**Supplied data**
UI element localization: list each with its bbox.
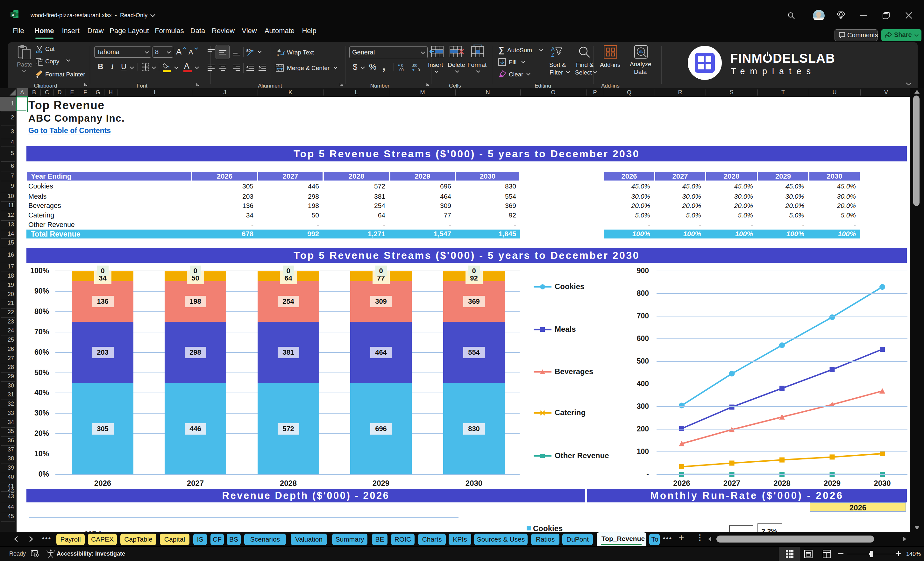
svg-text:0: 0 [418, 68, 420, 72]
svg-text:x: x [12, 12, 14, 17]
svg-text:A: A [551, 46, 555, 52]
svg-text:c: c [277, 52, 279, 57]
svg-text:0: 0 [401, 63, 404, 68]
svg-text:.00: .00 [398, 68, 404, 72]
svg-text:.00: .00 [412, 63, 417, 68]
svg-text:Z: Z [551, 52, 554, 58]
svg-text:ab: ab [246, 48, 250, 52]
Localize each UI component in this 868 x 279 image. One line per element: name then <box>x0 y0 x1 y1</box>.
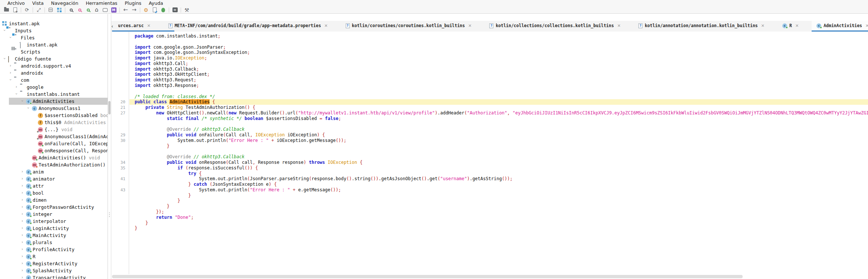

**Instructions to follow**
The records above are to be copied exactly, without their pictures.

**Solution to the exercise**
UI element localization: list each with its bbox.
svg-text:0: 0 [418, 68, 420, 72]
svg-text:x: x [12, 12, 14, 17]
svg-text:A: A [551, 46, 555, 52]
svg-text:c: c [277, 52, 279, 57]
svg-text:0: 0 [401, 63, 404, 68]
svg-text:.00: .00 [398, 68, 404, 72]
svg-text:.00: .00 [412, 63, 417, 68]
svg-text:Z: Z [551, 52, 554, 58]
svg-text:ab: ab [246, 48, 250, 52]
Localize each UI component in this 868 x 279 image. One line per element: name then <box>x0 y0 x1 y1</box>.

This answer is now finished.